We’ll continue to see increasing use of digital technology until, ultimately, every fabrication step is done on the computer.
The dentist will scan the patient’s mouth with an intraoral camera to generate a digital impression, use a digital facebow to check occlusion and record movements, create a digital bite registration and take the shade using a digital shade-taking system. The laboratory will work with that digital data to create the opposing dentition, a virtual articulator and the final restoration. Technicians will know exactly what the dentist wants in terms of function, shape and esthetics; this completely digital process will eliminate the need for physical impressions and solid casts and remove much of the guesswork between the dental team members.

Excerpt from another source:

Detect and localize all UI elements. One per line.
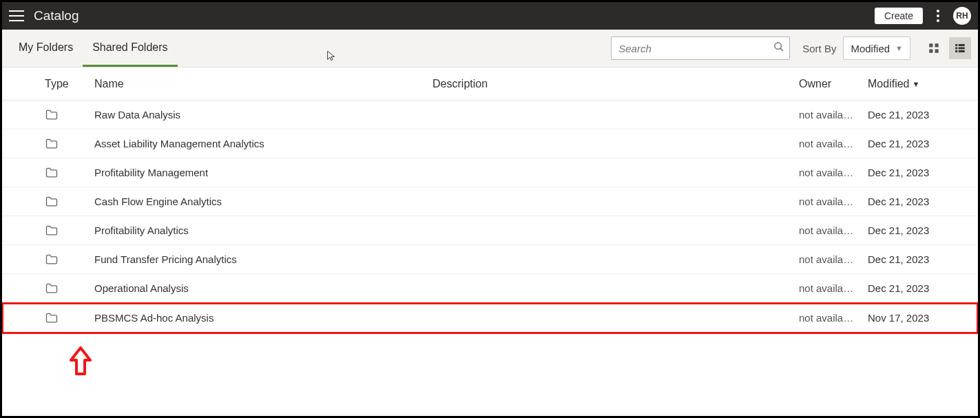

All of these elements are here now but what’s needed to make it more of a reality are advances in virtual articulation software. Manufacturers are working on these developments and, in fact, Sirona’s CEREC software already has some virtual articulation capabilities.
Rapid prototyping
Laboratories are already experiencing the benefits of rapid prototyping technology with 3-D printers from Imagen, EnvisionTEC and 3D Systems and we’ll continue to see this material-saving technology proliferate. Looking 10 to 15 years down the road, technicians will be able to layer restorations with different types of “ink”—ceramics, polymers or metals suspended in solution—to print frameworks and full contour restorations. They’ll be able to combine functionally graded materials for maximum restoration design; for instance, layer a high-strength material in high-stress areas and then apply a more esthetic ceramic or polymer, or fabricate a custom implant in one piece.
Resin improvements
I expect to see improvements in composite resins with further developments in the use of nano particle fillers and alternative resins that minimize polymerization shrinkage. This will lead to additional improvements in wear resistance, color stability and stress resistance. With these more resilient composites, technicians will be able to fabricate larger restorations that won’t deform or decay. There’s also research being done on “smart materials,” such as self-healing resins that contain a monomer and catalyst that are released when a restoration cracks and work to repair the crack. Other smart materials may release fluoride when the pH drops to a certain level or contain antibiotics that are released to combat bacteria-causing tooth decay or periodontal disease.